Featured Image: Lee Vue on Unsplash

“Today my sister and I escape to the Boundary Waters for canoe trips whenever our schedules allow,” Pearson shared of her enduring connection to the paddler paradise. “On a trip in 2018, our food pack was ripped to shreds by a black bear. I always naïvely thought this wilderness would remain pristine forever, but it is under constant threat from mining.”

The ongoing fight to save the Boundary Waters

This latter thought is a significant reason why the Minnesotan felt compelled to include her home waters on this year’s venerable travel list. The one million-acre wilderness area is home to some 1,200 miles of canoe routes connecting over 1,000 lakes. However, the prospect of copper mining activity has increased in the area over recent years, and many conservationists fear the impact extraction industries could have on this place of irreplaceable freshwater value.

The fight by conservationists and paddlers to save the Boundary Waters from the effects of copper mining has been ongoing. Famously, in 2014, Amy and Dave Freeman canoed from their home in Minnesota to Washington D.C.—collecting petition signatures on their Wenonah Itasca over the 2,000-mile journey. Conor Mihell’s 2015 article for Paddling Magazine’s former title, Canoeroots, looked at the efforts of the Freemans as well as heard from members of the communities surrounding the wilderness wetland.

“We have a unique moment in time when we the people can ask for public lands to be withheld from mining,” Becky Rom, an Ely, Minnesota-based environmental activist, said in Mihell’s article. “We have an opportunity to finish the job.”
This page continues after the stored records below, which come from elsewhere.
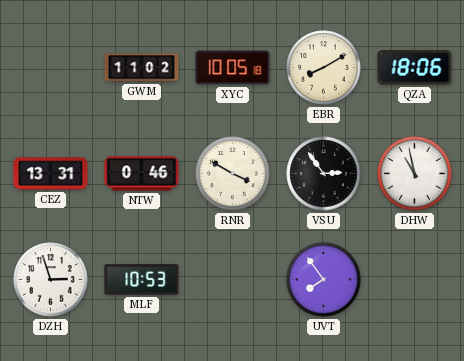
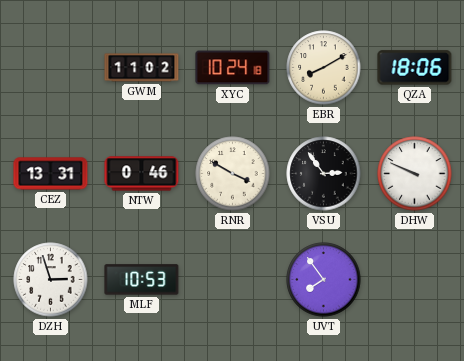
XYC: 10:05 -> 10:24
DHW: 10:58 -> 9:49
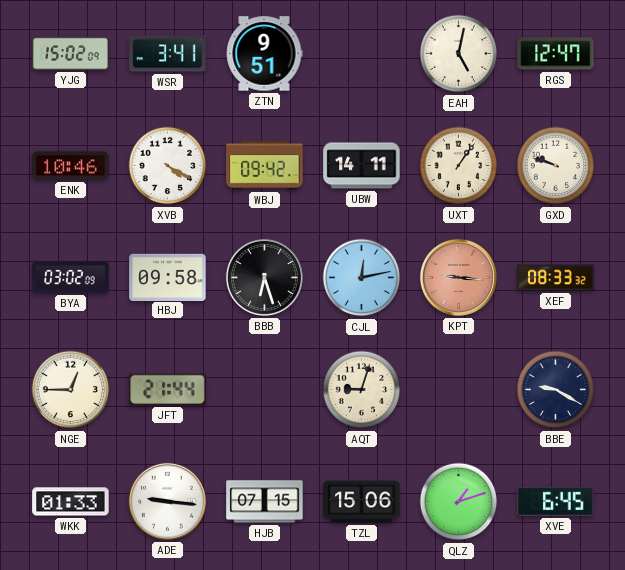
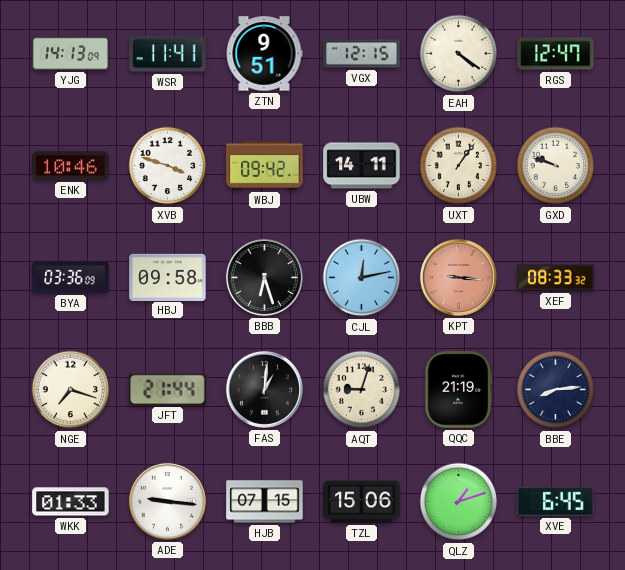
YJG: 15:02 -> 14:13
WSR: 3:41 -> 11:41
VGX: none -> 12:15
EAH: 5:02 -> 4:21
XVB: 4:20 -> 3:48
BYA: 03:02 -> 03:36
NGE: 12:45 -> 7:18
FAS: none -> 1:01
QQC: none -> 21:19
BBE: 9:20 -> 8:14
For the time, efforts of conservationists such as the Freemans and Rom have prevailed. Pearson notes in the 52 Places article that in 2023, Interior Secretary Deb Haaland signed a 20-year moratorium on toxic mining on 225,000 acres within the Rainy River Watershed in the Boundary Waters Canoe Area Wilderness. The ban created two decades of protection for future generations of canoeists such as Pearson to immerse in the watery wilderness of the Upper Midwest and the opportunity for the writer to share the cherished value of the waters with readers worldwide.